Prossegue seminário do Programa de Fortalecimento das Polícias Judiciárias em Belém

SEMINÁRIO DO PROGRAMA DE FORTALECIMENTO DAS POLÍCIAS JUDICIÁRIAS. FOTOS LEANDRO SANTANA (ASCOM PCPA)

 

JORGE PONTES MINISTRANDO PALESTRAPOR LUIZ CLÁUDIO OLIVEIRA (ASCOM-PCPA) Prosseguiu, nesta quinta-feira (11), na Delegacia-Geral, em Belém, o seminário do Programa de Fortalecimento das Polícias Judiciárias (PFPJ), organizado pela Senasp (Secretaria Nacional de Segurança Pública), do Ministério da Justiça e Segurança Pública, em parceria com a Polícia Civil do Pará, por meio da Decor (Diretoria Estadual de Combate à Corrupção).

Pela manhã, por volta das 08:30, como destaque, ocorreu a palestra presidida pelo titular da Diretoria Ensino e Estatística (DEE) da Senasp, delegado da Polícia Federal Jorge Pontes, com o tema “Enfrentamento ao Crime Institucionalizado”. A palestra foi aberta a imprensa local. 

Durante a palestra o delegado da Polícia Federal Jorge Pontes, enfatizou sobre Crime Institucionalizado e delinqüência institucionalizada, na ocasião, citou as diferenças entre os tipos de crimes. “O crime ordinário é o crime comum, simples, já o crime organizado inclui a máfia, os chefes de facções e no crime institucionalizado, estão inseridos os chefes do poder executivo, do poder legislativo e do poder judiciarias. As estruturas são organizadas, agentes públicos são nomeados, nela nasce uma ação positiva de forma legal, sendo cometidos por atores nucleares, explicou, o delegado. 

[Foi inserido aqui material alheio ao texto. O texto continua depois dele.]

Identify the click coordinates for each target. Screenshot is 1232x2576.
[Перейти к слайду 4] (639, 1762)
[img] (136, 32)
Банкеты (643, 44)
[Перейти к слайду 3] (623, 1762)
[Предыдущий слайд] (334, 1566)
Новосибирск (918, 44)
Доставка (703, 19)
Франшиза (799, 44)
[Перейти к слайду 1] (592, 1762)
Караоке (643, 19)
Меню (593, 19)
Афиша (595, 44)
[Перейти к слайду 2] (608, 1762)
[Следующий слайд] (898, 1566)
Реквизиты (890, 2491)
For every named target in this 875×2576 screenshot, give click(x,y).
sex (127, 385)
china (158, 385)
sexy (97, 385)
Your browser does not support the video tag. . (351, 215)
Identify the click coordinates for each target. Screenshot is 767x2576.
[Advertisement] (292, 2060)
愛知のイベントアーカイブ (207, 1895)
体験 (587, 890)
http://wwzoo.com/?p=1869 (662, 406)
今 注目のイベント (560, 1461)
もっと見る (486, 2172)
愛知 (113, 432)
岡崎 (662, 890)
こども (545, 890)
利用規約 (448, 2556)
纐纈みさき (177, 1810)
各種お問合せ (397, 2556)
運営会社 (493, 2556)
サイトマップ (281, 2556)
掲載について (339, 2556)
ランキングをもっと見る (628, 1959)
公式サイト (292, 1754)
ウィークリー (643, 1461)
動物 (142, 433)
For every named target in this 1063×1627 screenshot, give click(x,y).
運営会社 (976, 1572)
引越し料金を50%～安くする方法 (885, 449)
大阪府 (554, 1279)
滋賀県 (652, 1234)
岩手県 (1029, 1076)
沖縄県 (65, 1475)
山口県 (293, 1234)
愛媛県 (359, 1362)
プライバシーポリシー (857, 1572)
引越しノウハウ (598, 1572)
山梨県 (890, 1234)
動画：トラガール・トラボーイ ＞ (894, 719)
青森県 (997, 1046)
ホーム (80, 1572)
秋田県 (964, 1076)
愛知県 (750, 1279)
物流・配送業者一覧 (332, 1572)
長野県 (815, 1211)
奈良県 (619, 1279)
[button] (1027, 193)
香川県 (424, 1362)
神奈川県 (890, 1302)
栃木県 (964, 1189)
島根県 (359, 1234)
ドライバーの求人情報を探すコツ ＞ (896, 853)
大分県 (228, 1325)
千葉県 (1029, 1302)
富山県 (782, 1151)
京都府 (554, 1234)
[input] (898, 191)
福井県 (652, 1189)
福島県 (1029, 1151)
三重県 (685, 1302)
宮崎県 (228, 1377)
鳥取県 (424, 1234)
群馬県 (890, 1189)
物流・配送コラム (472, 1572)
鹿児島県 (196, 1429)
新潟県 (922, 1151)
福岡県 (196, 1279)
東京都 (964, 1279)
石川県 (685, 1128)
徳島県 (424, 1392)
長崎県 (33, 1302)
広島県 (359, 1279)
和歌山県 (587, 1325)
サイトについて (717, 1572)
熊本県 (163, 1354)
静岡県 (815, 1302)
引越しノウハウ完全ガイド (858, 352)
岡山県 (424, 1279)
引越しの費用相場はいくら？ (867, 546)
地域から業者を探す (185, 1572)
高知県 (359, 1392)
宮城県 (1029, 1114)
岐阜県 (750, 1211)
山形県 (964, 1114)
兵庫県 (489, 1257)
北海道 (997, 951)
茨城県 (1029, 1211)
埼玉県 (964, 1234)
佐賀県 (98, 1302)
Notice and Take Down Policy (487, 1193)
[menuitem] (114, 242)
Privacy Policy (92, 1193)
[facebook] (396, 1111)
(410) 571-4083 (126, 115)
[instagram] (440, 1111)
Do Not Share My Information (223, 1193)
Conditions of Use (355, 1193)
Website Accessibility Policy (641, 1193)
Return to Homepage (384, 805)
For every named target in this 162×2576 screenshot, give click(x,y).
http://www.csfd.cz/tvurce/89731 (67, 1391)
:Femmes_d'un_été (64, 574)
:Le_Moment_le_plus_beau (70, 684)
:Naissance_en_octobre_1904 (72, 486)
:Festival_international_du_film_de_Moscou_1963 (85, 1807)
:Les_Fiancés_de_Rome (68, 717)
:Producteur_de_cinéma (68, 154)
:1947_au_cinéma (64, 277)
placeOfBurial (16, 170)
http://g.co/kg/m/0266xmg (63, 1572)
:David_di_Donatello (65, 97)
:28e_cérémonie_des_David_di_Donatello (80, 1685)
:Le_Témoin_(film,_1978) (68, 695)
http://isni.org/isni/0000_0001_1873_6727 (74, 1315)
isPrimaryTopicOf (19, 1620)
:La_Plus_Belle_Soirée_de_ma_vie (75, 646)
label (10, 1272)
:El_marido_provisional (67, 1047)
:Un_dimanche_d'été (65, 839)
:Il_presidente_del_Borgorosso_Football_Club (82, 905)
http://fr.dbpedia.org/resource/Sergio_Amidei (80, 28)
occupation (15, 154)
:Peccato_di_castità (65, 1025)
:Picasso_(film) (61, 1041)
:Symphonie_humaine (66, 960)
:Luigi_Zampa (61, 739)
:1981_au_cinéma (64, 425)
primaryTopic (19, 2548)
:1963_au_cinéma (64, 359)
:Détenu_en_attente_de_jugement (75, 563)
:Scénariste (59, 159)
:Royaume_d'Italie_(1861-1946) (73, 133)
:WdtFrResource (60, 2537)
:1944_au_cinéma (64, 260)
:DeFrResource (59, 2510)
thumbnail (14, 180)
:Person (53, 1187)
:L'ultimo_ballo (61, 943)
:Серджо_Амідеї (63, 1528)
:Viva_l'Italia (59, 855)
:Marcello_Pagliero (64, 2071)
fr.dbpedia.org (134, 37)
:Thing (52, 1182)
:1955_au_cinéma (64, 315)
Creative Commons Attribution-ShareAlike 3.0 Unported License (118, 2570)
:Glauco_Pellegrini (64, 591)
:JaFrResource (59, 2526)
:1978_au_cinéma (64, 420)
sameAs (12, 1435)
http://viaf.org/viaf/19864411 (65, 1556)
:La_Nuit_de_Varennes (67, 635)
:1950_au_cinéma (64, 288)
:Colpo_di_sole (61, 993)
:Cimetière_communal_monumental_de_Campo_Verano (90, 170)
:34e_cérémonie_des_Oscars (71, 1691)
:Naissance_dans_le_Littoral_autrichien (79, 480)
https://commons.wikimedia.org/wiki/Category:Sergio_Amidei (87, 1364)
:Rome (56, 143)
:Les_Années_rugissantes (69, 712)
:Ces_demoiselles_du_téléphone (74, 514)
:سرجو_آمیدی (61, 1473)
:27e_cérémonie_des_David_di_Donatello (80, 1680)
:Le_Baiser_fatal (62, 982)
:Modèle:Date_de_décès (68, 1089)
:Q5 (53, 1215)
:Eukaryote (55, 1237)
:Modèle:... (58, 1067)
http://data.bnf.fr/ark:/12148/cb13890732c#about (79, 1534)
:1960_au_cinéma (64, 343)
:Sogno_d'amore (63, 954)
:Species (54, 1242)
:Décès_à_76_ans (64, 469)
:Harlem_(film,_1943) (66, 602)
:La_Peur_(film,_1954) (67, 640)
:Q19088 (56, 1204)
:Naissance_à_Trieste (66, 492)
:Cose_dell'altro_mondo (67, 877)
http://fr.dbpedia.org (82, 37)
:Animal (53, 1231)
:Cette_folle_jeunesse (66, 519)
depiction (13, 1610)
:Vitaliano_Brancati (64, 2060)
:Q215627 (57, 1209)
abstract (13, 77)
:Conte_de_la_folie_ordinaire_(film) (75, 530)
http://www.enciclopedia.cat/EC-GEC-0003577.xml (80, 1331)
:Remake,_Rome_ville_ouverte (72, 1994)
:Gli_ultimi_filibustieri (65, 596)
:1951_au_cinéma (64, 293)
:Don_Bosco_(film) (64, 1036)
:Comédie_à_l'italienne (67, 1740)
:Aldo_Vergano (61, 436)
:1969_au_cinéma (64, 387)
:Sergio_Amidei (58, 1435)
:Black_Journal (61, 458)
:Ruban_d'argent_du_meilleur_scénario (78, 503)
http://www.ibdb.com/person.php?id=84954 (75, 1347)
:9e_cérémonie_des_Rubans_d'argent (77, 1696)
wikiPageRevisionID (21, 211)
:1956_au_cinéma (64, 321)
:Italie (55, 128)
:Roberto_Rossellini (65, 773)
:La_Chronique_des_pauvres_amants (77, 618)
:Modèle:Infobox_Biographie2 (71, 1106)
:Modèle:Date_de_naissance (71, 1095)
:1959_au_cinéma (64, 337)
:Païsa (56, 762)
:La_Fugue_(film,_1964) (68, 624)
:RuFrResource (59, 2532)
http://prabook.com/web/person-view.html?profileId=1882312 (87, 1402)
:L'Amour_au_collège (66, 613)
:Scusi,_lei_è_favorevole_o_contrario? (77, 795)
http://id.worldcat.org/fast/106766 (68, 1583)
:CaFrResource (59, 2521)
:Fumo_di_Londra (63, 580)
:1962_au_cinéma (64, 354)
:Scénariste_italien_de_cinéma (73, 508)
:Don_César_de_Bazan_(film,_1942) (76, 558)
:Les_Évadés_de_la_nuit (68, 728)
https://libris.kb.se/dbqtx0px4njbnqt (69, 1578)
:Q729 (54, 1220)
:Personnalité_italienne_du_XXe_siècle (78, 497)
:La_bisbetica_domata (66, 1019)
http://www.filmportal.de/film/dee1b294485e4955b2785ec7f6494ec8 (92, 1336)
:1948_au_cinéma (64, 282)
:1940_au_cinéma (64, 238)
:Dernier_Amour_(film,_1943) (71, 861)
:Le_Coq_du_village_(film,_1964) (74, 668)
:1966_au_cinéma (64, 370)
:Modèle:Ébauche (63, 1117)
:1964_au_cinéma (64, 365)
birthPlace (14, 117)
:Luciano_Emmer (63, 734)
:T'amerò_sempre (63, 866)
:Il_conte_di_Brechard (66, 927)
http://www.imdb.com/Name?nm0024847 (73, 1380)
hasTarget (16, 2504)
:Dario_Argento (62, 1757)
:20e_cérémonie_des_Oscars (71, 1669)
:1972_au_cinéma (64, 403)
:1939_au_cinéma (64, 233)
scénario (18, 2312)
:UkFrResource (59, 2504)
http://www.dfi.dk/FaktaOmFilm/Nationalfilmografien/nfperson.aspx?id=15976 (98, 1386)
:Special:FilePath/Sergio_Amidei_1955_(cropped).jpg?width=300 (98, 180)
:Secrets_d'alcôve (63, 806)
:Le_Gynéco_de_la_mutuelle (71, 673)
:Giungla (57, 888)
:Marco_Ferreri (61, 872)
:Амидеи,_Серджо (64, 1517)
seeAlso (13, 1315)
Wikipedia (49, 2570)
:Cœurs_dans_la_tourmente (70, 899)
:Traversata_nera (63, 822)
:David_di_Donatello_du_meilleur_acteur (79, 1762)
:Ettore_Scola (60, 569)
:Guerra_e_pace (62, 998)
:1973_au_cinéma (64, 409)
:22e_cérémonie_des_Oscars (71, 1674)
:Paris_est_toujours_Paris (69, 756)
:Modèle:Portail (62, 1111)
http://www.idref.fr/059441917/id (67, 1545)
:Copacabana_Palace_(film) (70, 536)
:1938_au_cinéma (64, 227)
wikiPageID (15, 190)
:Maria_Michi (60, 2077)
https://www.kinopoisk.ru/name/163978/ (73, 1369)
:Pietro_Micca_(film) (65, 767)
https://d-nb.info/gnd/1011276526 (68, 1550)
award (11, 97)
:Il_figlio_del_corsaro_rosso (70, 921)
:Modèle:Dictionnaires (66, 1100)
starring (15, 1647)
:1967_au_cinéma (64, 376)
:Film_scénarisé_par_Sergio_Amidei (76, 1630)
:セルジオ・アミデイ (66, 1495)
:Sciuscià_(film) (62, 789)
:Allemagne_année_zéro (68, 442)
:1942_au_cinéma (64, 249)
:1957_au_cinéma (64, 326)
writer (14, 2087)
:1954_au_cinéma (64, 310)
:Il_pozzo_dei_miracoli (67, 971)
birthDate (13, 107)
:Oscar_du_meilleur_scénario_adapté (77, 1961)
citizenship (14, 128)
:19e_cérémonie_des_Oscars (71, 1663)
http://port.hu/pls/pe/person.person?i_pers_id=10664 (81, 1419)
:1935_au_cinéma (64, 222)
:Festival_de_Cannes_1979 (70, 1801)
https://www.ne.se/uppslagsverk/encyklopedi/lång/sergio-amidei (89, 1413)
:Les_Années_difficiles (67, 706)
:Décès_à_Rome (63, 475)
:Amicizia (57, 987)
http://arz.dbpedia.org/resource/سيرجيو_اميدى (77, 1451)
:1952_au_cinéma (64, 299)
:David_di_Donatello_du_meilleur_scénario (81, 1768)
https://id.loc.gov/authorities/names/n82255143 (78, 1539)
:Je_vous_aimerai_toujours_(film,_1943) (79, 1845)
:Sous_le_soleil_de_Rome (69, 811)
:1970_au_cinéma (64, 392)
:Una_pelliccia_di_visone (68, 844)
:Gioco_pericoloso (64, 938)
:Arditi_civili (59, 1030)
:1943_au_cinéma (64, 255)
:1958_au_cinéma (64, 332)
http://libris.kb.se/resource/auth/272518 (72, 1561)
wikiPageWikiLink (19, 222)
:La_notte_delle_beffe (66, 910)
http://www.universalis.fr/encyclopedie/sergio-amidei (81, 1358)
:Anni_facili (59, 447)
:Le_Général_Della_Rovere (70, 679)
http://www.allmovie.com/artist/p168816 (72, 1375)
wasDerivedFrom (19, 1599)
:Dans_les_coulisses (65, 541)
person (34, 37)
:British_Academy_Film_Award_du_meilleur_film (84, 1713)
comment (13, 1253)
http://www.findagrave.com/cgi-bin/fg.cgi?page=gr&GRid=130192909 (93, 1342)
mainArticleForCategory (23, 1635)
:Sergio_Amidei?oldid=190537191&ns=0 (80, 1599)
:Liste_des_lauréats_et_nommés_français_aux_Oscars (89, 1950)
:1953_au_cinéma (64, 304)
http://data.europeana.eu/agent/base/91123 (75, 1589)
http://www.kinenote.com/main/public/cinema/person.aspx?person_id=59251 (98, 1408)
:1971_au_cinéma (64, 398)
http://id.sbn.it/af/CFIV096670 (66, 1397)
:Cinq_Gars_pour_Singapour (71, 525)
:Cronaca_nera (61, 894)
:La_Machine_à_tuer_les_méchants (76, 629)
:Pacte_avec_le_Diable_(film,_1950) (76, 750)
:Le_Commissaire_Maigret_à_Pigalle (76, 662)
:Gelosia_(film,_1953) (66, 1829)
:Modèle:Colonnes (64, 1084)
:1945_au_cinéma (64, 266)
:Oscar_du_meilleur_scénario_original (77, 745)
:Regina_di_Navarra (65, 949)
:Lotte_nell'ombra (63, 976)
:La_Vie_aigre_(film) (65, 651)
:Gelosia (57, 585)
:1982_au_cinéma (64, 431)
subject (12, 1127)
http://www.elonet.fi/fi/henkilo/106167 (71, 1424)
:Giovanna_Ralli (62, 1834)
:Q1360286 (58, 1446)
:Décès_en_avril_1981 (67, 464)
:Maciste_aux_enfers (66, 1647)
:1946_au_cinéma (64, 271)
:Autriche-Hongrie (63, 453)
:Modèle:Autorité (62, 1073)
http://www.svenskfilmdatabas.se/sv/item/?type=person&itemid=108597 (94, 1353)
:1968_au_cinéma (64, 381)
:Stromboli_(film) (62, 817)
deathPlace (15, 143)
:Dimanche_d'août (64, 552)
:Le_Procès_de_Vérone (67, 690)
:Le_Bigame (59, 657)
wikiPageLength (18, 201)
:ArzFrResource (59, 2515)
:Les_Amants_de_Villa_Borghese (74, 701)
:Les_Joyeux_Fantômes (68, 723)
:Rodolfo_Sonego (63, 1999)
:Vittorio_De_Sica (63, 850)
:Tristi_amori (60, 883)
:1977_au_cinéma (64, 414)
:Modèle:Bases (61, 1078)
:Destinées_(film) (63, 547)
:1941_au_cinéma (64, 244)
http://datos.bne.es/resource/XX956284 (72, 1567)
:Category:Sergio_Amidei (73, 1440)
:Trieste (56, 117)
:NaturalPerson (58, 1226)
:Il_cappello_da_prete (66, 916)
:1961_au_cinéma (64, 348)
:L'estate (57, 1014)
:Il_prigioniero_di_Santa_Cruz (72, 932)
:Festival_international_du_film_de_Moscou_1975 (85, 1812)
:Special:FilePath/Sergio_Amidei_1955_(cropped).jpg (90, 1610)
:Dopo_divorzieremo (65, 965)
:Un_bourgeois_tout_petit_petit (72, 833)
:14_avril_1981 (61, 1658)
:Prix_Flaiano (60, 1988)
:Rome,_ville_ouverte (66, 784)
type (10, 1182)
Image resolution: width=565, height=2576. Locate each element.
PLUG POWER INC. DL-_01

Para Jorge Pontes, o “crime institucionalizado” é justamente o que ficou identificado a partir das últimas operações da Polícia Federal, ou seja, uma nova morfologia de se organizar para o cometimento de crimes, que difere do crime organizado tradicional e acadêmico.

“Depois do que vimos na operação Lava Jato, não podemos mais chamar esses esquemas de fraudes de crime organizado, e sim delinquência institucionalizada, pois não são cometidos por marginais, mais por atores nucleares, (pessoas que estão no núcleo do poder, político e econômico). Eles se utilizam-se das prateleiras do poder, de forma estruturante, para cometer os crimes e garantir a sua impunidade”. 

“Muitos deles têm o poder formal de indicar os nossos chefes, de indicar o chefe do ministério público, de aprovar leis que nos intimidam e até de nomear ou influenciar na nomeação dos magistrados que os julgarão”. Acrescenta: “Um chefe de uma organização criminosa demora 20 anos, para chegar no topo de uma organização, já um chefe do crime institucionalizado, basta ganhar uma eleição, que já chega no topo de uma organização, seja em uma prefeitura, seja no governo do estado ou na presidência da república”, destaca, pontes. 

Jorge Pontes foi encarregado do inquérito policial que investigou o caso do Dossiê Cayman e responsável pela elaboração e implantação das unidades de repressão aos crimes ambientais na Polícia Federal (PF). Foi superintendente da PF em Pernambuco, Coordenador Geral da Interpol, Adido em Paris e membro eleito do Comitê Executivo da Interpol em Lyon para o triênio 2009-2011. Pontes Publicou, em co-autoria como delegado federal Marcio Anselmo, o livro “CRIME.GOV – Quando Corrupção e Go-verno se Misturam”. Foi consultor especial para a série da NETFLIX “O mecanismo” dirigida pelo cineasta Jose Padilha. Atualmente é Diretor de Ensino e Pesquisa da Secretaria Nacional de Segurança Pública.